DATA SUPPLIED below:
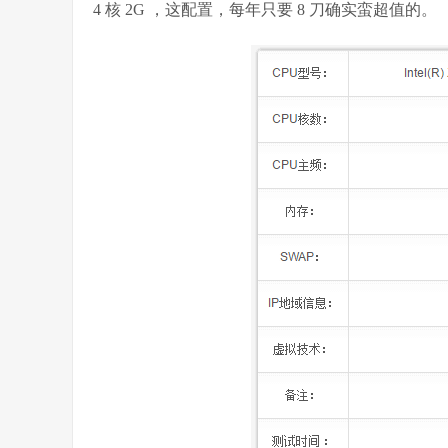
4 核 2G ，这配置，每年只要 8 刀确实蛮超值的。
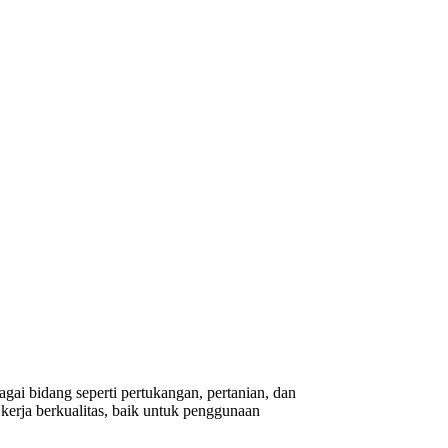
gai bidang seperti pertukangan, pertanian, dan
erja berkualitas, baik untuk penggunaan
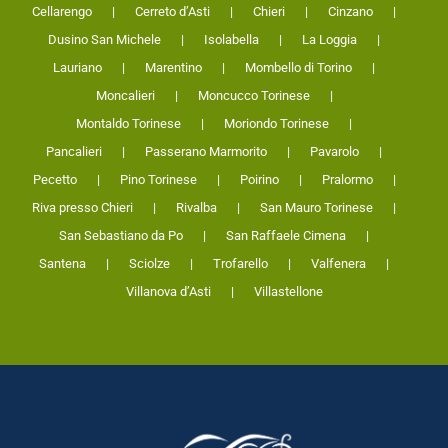
Cellarengo
Cerreto d’Asti
Chieri
Cinzano
Dusino San Michele
Isolabella
La Loggia
Lauriano
Marentino
Mombello di Torino
Moncalieri
Moncucco Torinese
Montaldo Torinese
Moriondo Torinese
Pancalieri
Passerano Marmorito
Pavarolo
Pecetto
Pino Torinese
Poirino
Pralormo
Riva presso Chieri
Rivalba
San Mauro Torinese
San Sebastiano da Po
San Raffaele Cimena
Santena
Sciolze
Trofarello
Valfenera
Villanova d’Asti
Villastellone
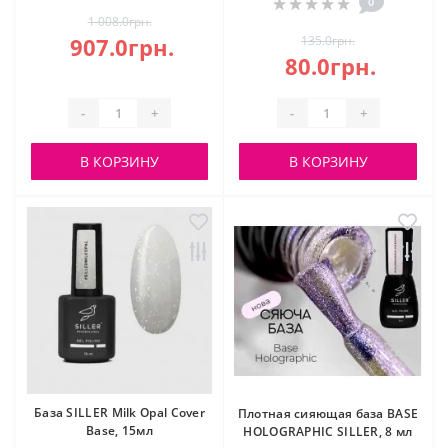
0
1 008.0грн.
907.0грн.
135.0грн.
80.0грн.
-
+
-
+
В КОРЗИНУ
В КОРЗИНУ
База SILLER Milk Opal Cover
Плотная сияющая база BASE
Base, 15мл
HOLOGRAPHIC SILLER, 8 мл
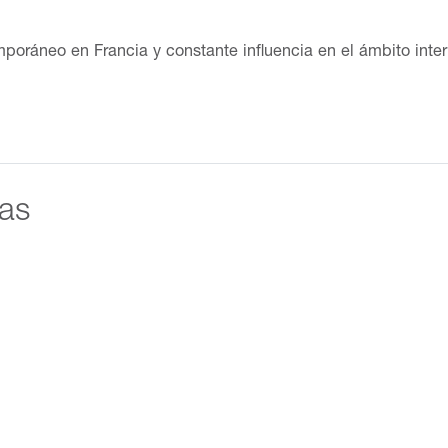
emporáneo en Francia y constante influencia en el ámbito int
a e instalaciones. Trabaja también con conceptos de landscap
esentó en la exposición Rastros y vestigios. Indagaciones s
das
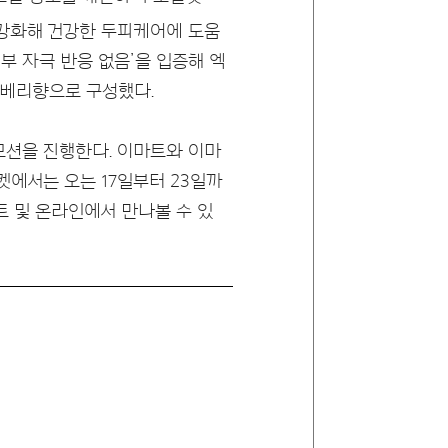
 강화해 건강한 두피케어에 도움
부 자극 반응 없음’을 입증해 엑
랙베리향으로 구성했다.
모션을 진행한다. 이마트와 이마
켓에서는 오는 17일부터 23일까
트 및 온라인에서 만나볼 수 있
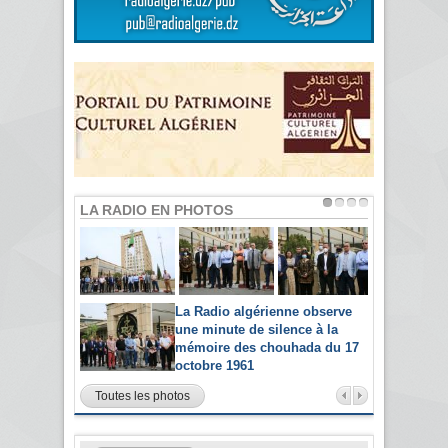
LA RADIO EN PHOTOS
La Radio algérienne observe
une minute de silence à la
mémoire des chouhada du 17
octobre 1961
Toutes les photos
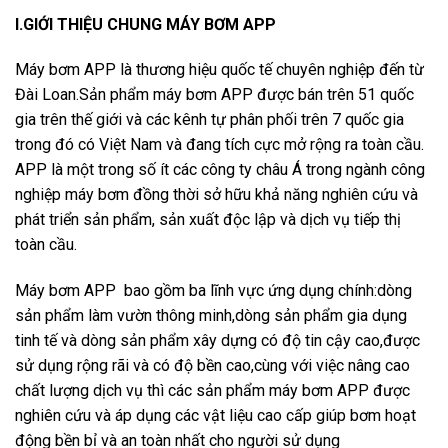
I.GIỚI THIỆU CHUNG MÁY BƠM APP
Máy bơm APP là thương hiệu quốc tế chuyên nghiệp đến từ
Đài Loan.Sản phẩm máy bơm APP được bán trên 51 quốc
gia trên thế giới và các kênh tự phân phối trên 7 quốc gia
trong đó có Việt Nam và đang tích cực mở rộng ra toàn cầu.
APP là một trong số ít các công ty châu Á trong ngành công
nghiệp máy bơm đồng thời sở hữu khả năng nghiên cứu và
phát triển sản phẩm, sản xuất độc lập và dịch vụ tiếp thị
toàn cầu.
Máy bơm APP bao gồm ba lĩnh vực ứng dụng chính:dòng
sản phẩm làm vườn thông minh,dòng sản phẩm gia dụng
tinh tế và dòng sản phẩm xây dựng có độ tin cậy cao,được
sử dụng rộng rãi và có độ bền cao,cùng với việc nâng cao
chất lượng dịch vụ thì các sản phẩm máy bơm APP được
nghiên cứu và áp dụng các vật liệu cao cấp giúp bơm hoạt
động bền bỉ và an toàn nhất cho người sử dụng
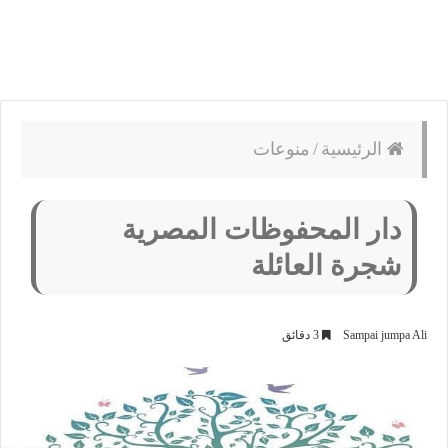
الرئيسية
/
منوعات
دار المحفوظات المصرية
شجرة العائلة
Sampai jumpa Ali
3 دقائق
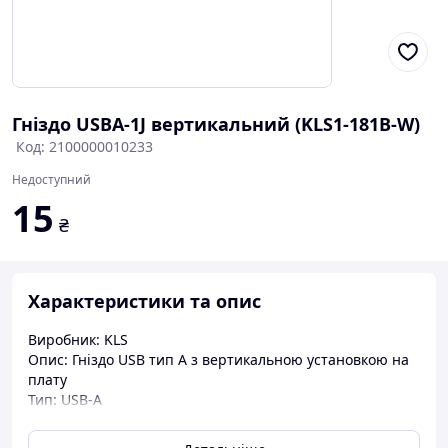
Гніздо USBA-1J вертикальний (KLS1-181B-W)
Код: 2100000010233
Недоступний
15
₴
Характеристики та опис
Виробник: KLS
Опис: Гніздо USB тип А з вертикальною установкою на
плату
Тип: USB-A
Вилка/гніздо: Гніздо
Мех.монтаж: на плату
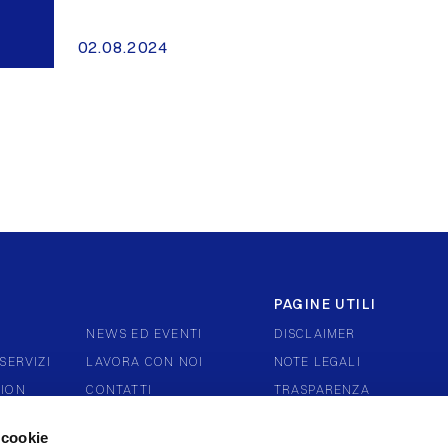
02.08.2024
PAGINE UTILI
NEWS ED EVENTI
DISCLAIMER
SERVIZI
LAVORA CON NOI
NOTE LEGALI
TION
CONTATTI
TRASPARENZA
VERNANCE
RECLAMI E DISCONOSCIM
 cookie
WHISTLEBLOWING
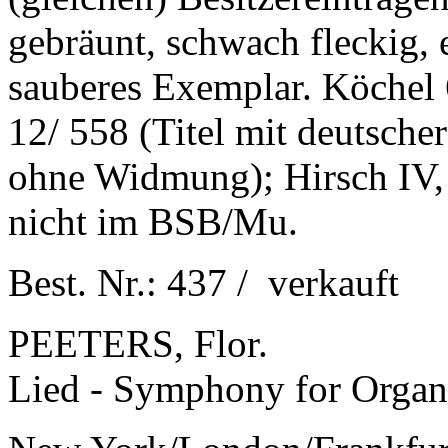
gebräunt, schwach fleckig, e
sauberes Exemplar. Köchel
12/ 558 (Titel mit deutsche
ohne Widmung); Hirsch IV,
nicht im BSB/Mu.
Best. Nr.: 437 / verkauft
PEETERS, Flor.
Lied - Symphony for Organ. 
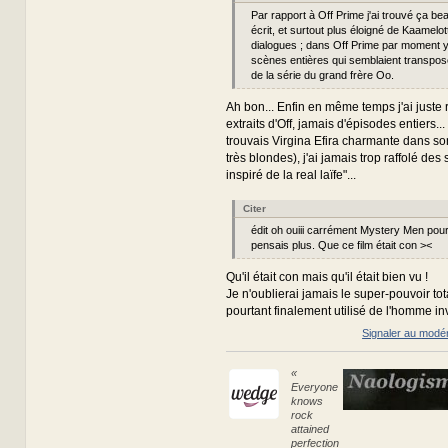
Par rapport à Off Prime j'ai trouvé ça b
écrit, et surtout plus éloigné de Kaamelo
dialogues ; dans Off Prime par moment y
scènes entières qui semblaient transpo
de la série du grand frère Oo.
Ah bon... Enfin en même temps j'ai juste
extraits d'Off, jamais d'épisodes entiers..
trouvais Virgina Efira charmante dans so
très blondes), j'ai jamais trop raffolé des
inspiré de la real laïfe"...
Citer
édit oh ouiii carrément Mystery Men pour 
pensais plus. Que ce film était con ><
Qu'il était con mais qu'il était bien vu !
Je n'oublierai jamais le super-pouvoir tot
pourtant finalement utilisé de l'homme inv
Signaler au modé
«
Everyone
knows
rock
attained
perfection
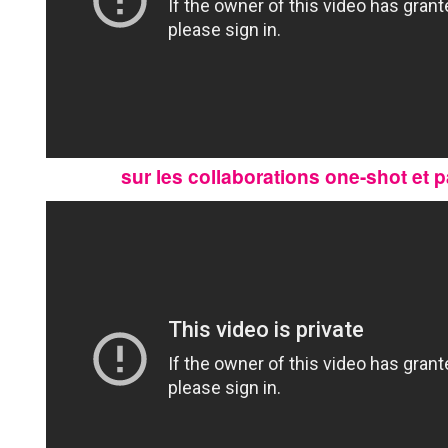
sur les collaborations one-shot et 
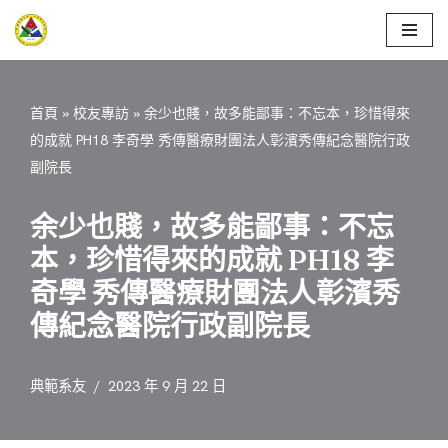
Skip
to
content
首頁
»
校友專訪
»
余少也賤，故多能鄙事：不忘本，珍惜得來
的成就 PH18 李奇學 秀傳醫療財團法人彰濱秀傳紀念醫院行政
副院長
余少也賤，故多能鄙事：不忘
本，珍惜得來的成就 PH18 李
奇學 秀傳醫療財團法人彰濱秀
傳紀念醫院行政副院長
典範系友
2023 年 9 月 22 日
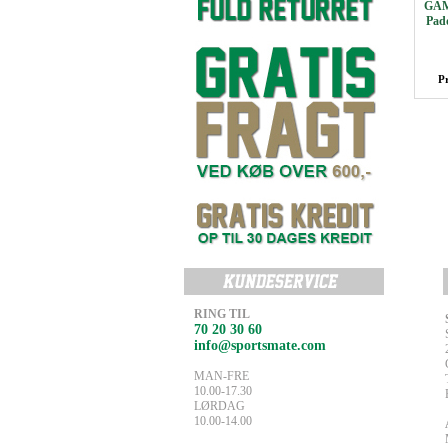
GAM
Pad
P
RING TIL
70 20 30 60
info@sportsmate.com
MAN-FRE
10.00-17.30
LØRDAG
10.00-14.00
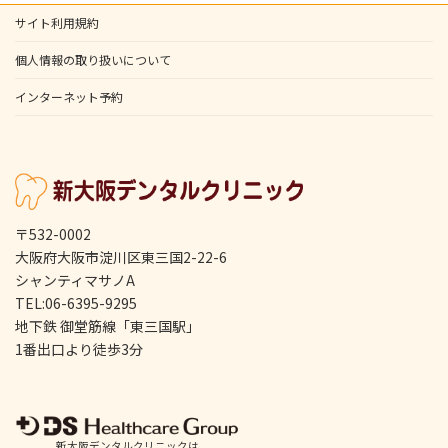
サイト利用規約
個人情報の取り扱いについて
インターネット予約
〒532-0002
大阪府大阪市淀川区東三国2-22-6
シャンティマサノA
TEL:06-6395-9295
地下鉄 御堂筋線「東三国駅」
1番出口より徒歩3分
新大阪デンタルクリニックは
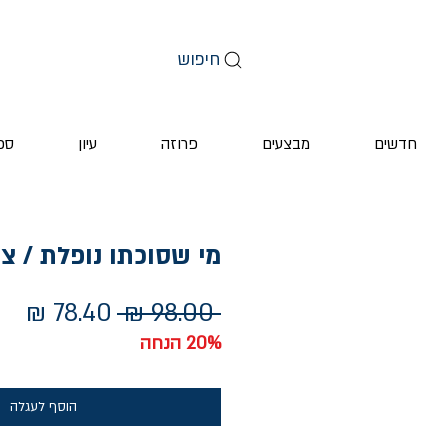
חיפוש
חדשים
מבצעים
פרוזה
עיון
ספ
מי שסוכתו נופלת / צב
מחיר
מחי
 ‏98.00 ‏₪ 
רגיל
מב
20% הנחה
הוסף לעגלה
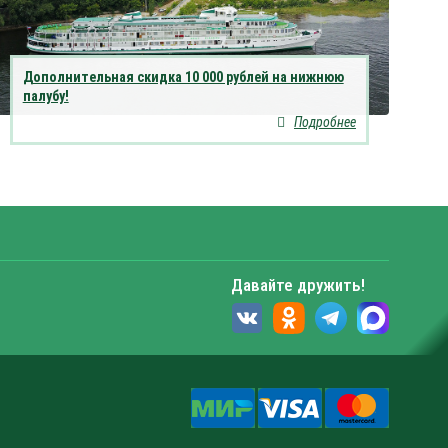
Дополнительная скидка 10 000 рублей на нижнюю
палубу!
Подробнее
Давайте дружить!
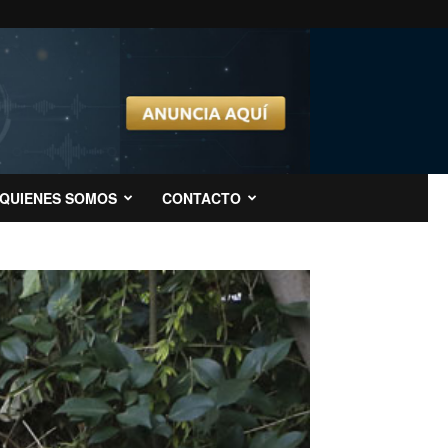
QUIENES SOMOS
CONTACTO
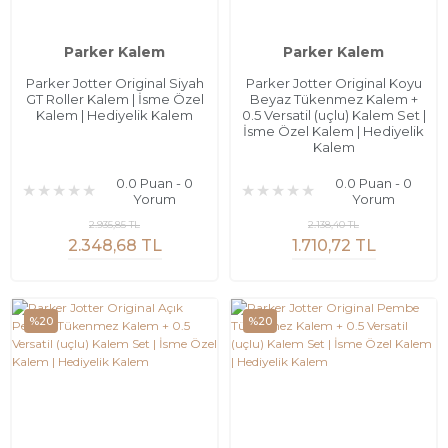
Parker Kalem
Parker Kalem
Parker Jotter Original Siyah
Parker Jotter Original Koyu
GT Roller Kalem | İsme Özel
Beyaz Tükenmez Kalem +
Kalem | Hediyelik Kalem
0.5 Versatil (uçlu) Kalem Set |
İsme Özel Kalem | Hediyelik
Kalem
0.0 Puan - 0
0.0 Puan - 0
Yorum
Yorum
2.935,85 TL
2.138,40 TL
2.348,68 TL
1.710,72 TL
%20
%20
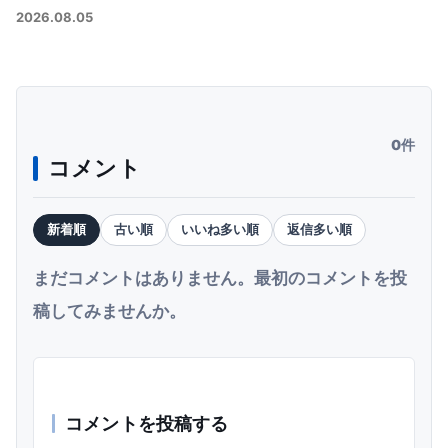
2026.08.05
0件
コメント
新着順
古い順
いいね多い順
返信多い順
まだコメントはありません。最初のコメントを投
稿してみませんか。
コメントを投稿する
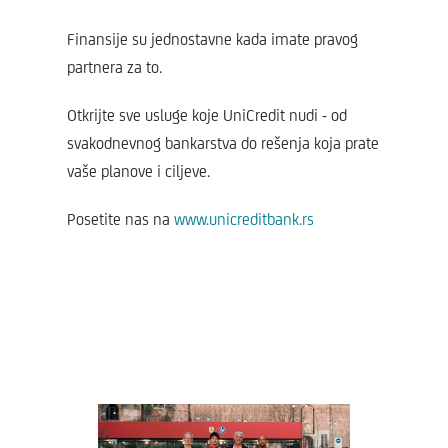
Finansije su jednostavne kada imate pravog
partnera za to.
Otkrijte sve usluge koje UniCredit nudi - od
svakodnevnog bankarstva do rešenja koja prate
vaše planove i ciljeve.
Posetite nas na
www.unicreditbank.rs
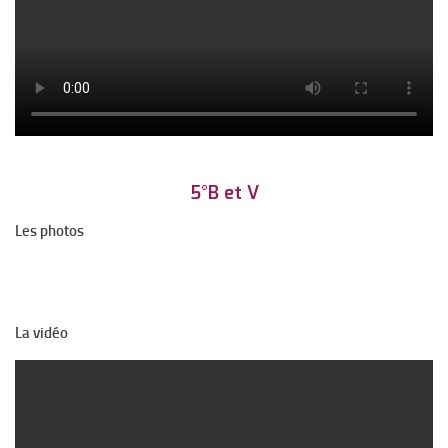
L’A.P.E.L
Voyage et sorties
Conseil de Vie Collégienne
Le p’tit Bayard – Le journal
BDI Orientation
Activités et ateliers 2025-2026
5°B et V
Academica Dual Diploma en 3ème
Les photos
Allemand en 6ème
LCE Anglais
L’association sportive
La vidéo
Club Crypto
Club Echec
Orchestre et chant choral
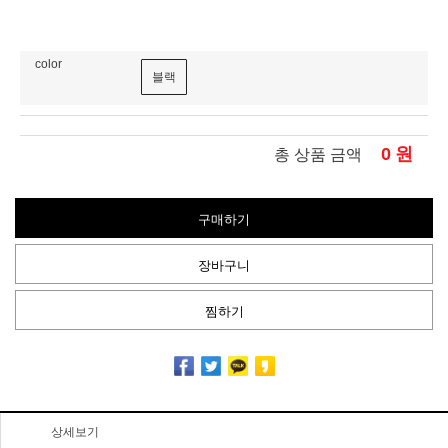
color
블랙
0
원
총 상품 금액
구매하기
장바구니
찜하기
상세보기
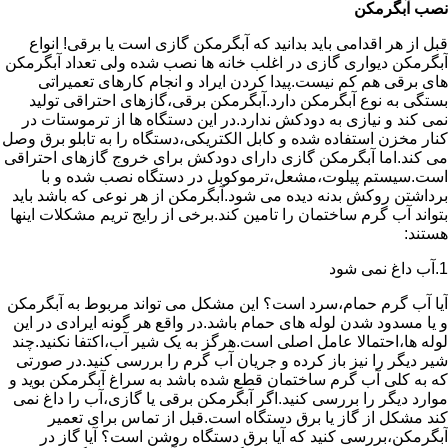
نصب آبگرمکن
قبل از هر اقدامی باید بدانید که آبگرمکن گازی است یا برقی! انواع
آبگرمکن دیواری گازی در اغلب خانه ها نصب شده ولی تعداد آبگرمکن
های برقی هم کم نیست.پیدا کردن ایراد و انجام کارهای تعمیراتی
بستگی به نوع آبگرمکن دارد.آبگرمکن برقی،گازهای احتراقی تولید
نمی کند و نیازی به دودکش ندارد.در این دستگاه ها از ترموستات در
کنار مخزن استفاده شده و کابل الکتریکی،دستگاه را به تابلو برق وصل
می کند.اما آبگرمکن گازی دارای دودکش برای خروج گازهای احتراقی
است.سیستم پیلوت،مشعل،ترموکوبل در دستگاه نصب شده و با
برداشتن روکش بدنه دیده می شود.آبگرمکن از هر نوعی که باشد باید
بتواند آب گرم ساختمان را تامین کند.برخی از رایج تریم مشکلات اینها
هستند:
1.آب داغ نمی شود
آیا آب گرم حمام،سرد است؟ این مشکل می تواند مربوط به آبگرمکن
و یا مسدود شدن لوله های حمام باشد.در واقع هر گونه ایرادی در این
لوله ها،احتمالا عامل اصلی است.هرگز به یک شیر آب،اکتفا نکنید.چند
شیر دیگر را نیز باز کرده و جریان آب گرم را بررسی کنید.در صورتی
که به کلی آب گرم ساختمان قطع شده باشد به سراغ آبگرمکن بوید و
موارد دیگر را بررسی کنید.اگر آبگرمکن برقی یا گازی،آب را داغ نمی
کند مشکل از گاز یا برق دستگاه است.قبل از تماس برای تعمیر
آبگرمکن،بررسی کنید که آیا برق دستگاه روشن است؟ آیا گاز در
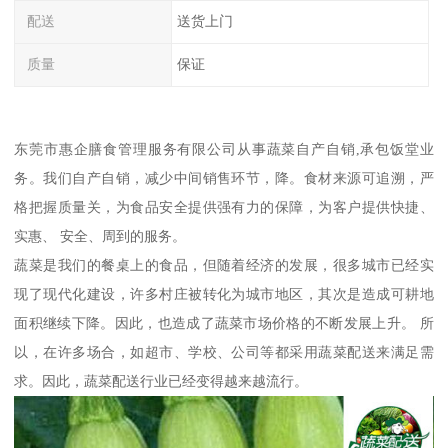
配送
送货上门
质量
保证
东莞市惠企膳食管理服务有限公司从事蔬菜自产自销,承包饭堂业
务。我们自产自销，减少中间销售环节，降。食材来源可追溯，严
格把握质量关，为食品安全提供强有力的保障，为客户提供快捷、
实惠、 安全、周到的服务。
蔬菜是我们的餐桌上的食品，但随着经济的发展，很多城市已经实
现了现代化建设，许多村庄被转化为城市地区，其次是造成可耕地
面积继续下降。因此，也造成了蔬菜市场价格的不断发展上升。 所
以，在许多场合，如超市、学校、公司等都采用蔬菜配送来满足需
求。因此，蔬菜配送行业已经变得越来越流行。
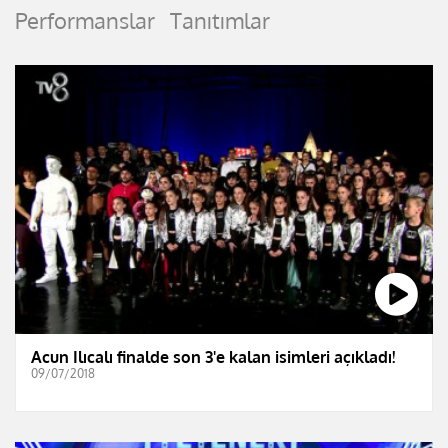
Performanslar
Tanıtımlar
Acun Ilıcalı finalde son 3'e kalan isimleri açıkladı!
09/07/2018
End of DATA SUPPLIED.
EXERCISE DETAILS
Reproduce exactly the lines above starting at the line containing "WHISTLEBLOWING" and ending at the line containing "70 20 30 60", including both, but not the pictures.

SOLUTION
WHISTLEBLOWING
gebräunt, schwach fleckig, e
sauberes Exemplar. Köchel
12/ 558 (Titel mit deutsche
ohne Widmung); Hirsch IV,
nicht im BSB/Mu.
Best. Nr.: 437 / verkauft
PEETERS, Flor.
Lied - Symphony for Organ. 
Par rapport à Off Prime j'ai trouvé ça b
écrit, et surtout plus éloigné de Kaamelo
dialogues ; dans Off Prime par moment y
scènes entières qui semblaient transpo
de la série du grand frère Oo.
Ah bon... Enfin en même temps j'ai juste
extraits d'Off, jamais d'épisodes entiers..
trouvais Virgina Efira charmante dans so
très blondes), j'ai jamais trop raffolé des
inspiré de la real laïfe"...
Citer
édit oh ouiii carrément Mystery Men pour 
pensais plus. Que ce film était con ><
Qu'il était con mais qu'il était bien vu !
Je n'oublierai jamais le super-pouvoir tot
pourtant finalement utilisé de l'homme inv
Signaler au modé
«
Everyone
knows
rock
attained
perfection
sur les collaborations one-shot et 
Skip
to
content
首頁
»
校友專訪
»
余少也賤，故多能鄙事：不忘本，珍惜得來
的成就 PH18 李奇學 秀傳醫療財團法人彰濱秀傳紀念醫院行政
副院長
余少也賤，故多能鄙事：不忘
本，珍惜得來的成就 PH18 李
奇學 秀傳醫療財團法人彰濱秀
傳紀念醫院行政副院長
典範系友
2023 年 9 月 22 日
GAM
Pad
P
RING TIL
70 20 30 60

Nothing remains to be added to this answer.